Capítulo 13
La noche fue larga e intensa. Desde que Pedro se despidió del mundo de la mano de Il-Fewar, no habían dejado de rastrear la zona. En un primer momento, se dedicaron a buscar por los márgenes del río con la esperanza de que la espesa niebla fuera un reflejo del demonio al que se enfrentaban y viviera en el agua. Pero conforme la noche avanzaba, comprendieron que Nitya escondía muy bien su rastro.

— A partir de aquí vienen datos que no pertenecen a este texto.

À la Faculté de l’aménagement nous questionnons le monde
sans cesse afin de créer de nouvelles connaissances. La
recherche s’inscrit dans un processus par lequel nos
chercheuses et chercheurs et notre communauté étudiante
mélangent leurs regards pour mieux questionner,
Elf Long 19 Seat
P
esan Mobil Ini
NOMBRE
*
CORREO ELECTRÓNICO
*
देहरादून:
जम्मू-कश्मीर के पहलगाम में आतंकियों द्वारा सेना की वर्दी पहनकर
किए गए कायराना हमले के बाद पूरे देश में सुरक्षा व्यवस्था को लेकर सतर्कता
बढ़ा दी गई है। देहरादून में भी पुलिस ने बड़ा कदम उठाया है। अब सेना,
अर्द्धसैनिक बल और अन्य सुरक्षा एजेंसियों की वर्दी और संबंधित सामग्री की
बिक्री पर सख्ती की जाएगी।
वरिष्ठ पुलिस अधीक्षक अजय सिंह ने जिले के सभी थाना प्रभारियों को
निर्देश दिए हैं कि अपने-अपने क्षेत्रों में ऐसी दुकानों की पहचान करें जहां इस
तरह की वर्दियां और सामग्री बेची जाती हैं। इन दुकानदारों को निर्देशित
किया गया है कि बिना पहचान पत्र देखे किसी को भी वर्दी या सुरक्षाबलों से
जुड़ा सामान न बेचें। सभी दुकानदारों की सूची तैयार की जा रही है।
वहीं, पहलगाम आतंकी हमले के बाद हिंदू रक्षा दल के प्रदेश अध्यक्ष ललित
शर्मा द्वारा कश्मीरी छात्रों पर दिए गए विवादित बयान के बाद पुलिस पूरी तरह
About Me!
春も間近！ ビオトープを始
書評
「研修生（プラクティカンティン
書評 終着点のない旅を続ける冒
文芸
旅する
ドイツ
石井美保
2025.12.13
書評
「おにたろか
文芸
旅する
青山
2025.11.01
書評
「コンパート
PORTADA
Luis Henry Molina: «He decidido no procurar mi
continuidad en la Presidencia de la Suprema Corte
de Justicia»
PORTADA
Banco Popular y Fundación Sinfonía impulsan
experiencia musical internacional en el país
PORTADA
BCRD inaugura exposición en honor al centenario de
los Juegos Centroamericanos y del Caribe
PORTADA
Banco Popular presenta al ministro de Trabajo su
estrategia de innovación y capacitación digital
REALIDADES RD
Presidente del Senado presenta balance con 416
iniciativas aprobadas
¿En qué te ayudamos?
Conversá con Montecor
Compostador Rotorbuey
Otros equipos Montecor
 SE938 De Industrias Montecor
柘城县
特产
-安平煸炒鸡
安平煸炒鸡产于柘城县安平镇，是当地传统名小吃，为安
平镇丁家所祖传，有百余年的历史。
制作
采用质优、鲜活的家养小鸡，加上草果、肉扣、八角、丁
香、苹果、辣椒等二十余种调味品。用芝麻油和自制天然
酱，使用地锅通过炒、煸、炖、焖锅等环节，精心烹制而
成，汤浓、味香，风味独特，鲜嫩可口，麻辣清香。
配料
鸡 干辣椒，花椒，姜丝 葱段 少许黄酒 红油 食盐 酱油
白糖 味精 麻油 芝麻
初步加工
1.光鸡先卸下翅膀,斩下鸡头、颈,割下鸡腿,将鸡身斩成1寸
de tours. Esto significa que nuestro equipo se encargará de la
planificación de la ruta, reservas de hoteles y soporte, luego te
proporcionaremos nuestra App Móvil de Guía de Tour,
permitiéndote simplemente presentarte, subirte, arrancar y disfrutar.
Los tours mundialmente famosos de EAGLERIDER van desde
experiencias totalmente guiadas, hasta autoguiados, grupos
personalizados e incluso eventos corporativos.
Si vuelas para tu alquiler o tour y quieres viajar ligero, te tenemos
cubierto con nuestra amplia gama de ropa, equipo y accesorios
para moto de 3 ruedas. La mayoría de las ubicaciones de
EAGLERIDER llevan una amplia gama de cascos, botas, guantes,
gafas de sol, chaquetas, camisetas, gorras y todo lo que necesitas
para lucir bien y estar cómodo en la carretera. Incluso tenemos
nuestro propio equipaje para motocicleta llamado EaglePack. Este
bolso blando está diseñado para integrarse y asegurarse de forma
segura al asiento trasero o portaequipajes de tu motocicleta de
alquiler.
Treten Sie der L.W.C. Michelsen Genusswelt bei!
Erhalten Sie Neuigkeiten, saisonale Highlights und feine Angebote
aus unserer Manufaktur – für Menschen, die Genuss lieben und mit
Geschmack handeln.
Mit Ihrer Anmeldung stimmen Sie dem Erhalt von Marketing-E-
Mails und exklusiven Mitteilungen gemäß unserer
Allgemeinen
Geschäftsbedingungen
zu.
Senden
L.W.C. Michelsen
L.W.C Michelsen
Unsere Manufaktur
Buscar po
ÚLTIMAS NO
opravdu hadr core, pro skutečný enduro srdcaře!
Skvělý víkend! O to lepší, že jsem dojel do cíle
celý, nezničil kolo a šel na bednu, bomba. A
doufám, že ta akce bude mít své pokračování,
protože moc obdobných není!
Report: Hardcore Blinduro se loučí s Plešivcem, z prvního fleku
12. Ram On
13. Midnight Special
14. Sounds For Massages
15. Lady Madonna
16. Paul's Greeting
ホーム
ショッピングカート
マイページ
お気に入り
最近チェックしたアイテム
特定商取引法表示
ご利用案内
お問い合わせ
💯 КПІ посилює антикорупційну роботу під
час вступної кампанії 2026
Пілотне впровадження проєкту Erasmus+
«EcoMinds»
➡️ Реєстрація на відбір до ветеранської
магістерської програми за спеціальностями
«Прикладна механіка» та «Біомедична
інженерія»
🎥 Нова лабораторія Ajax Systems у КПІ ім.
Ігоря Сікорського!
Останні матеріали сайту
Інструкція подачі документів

A partir de ahí, husmearon por los alrededores de la central hidroeléctrica abandonada. Allí se habían encontrado cuatro de los ocho cuerpos sin vida de los chicos desaparecidos. Entraron en una de las estancias más grandes de la central, pues la otra permanecía tapiada, aunque lo que encontraron no les sirvió de mucho. El suelo estaba lleno botellas de cerveza vacías y la cera de unos cirios. Además de eso, había un círculo con piedras planas y en el interior del mismo, los restos de una hoguera con lo que parecía ser los huesos de un gato o un conejo. Las paredes estaban llenas de grafitis, con palabras en latín, cruces de diferentes tamaños y con el nombre de un tal Carlos dentro de estrellas de cinco puntas, escritas por doquier.
Milkaer reflexionó unos instantes y dedujo que ese tal Carlos debía ser el cura de Alcalá del Júcar, un hombre tan obsesionado con la religión, que no atendía a razones con nadie que no compartiera sus opiniones. Salieron al exterior de la central y cuando miraron hacia el cielo algo les pareció distinto. La noche no dejaba de ser inquietante: la temperatura era muy baja para esa época del año y aquella negrura que la impregnaba era diferente. Soplaba un viento helado que se les colaba por cada poro de la piel hasta dejarlos ateridos por el frío. Algo gélido rondaba por los alrededores, como si estuvieran siendo observados por un ser con vida propia, pero sin cuerpo visible. La niebla, una capa mortecina que se pegaba a la piel, iba desapareciendo conforme las horas pasaban. La noche transcurría y no habían sacado nada en claro sobre dónde se encontraban las dos chicas. La luna había cambiado de color pasando del naranja al rojo y se escondía detrás de unos nubarrones violáceos.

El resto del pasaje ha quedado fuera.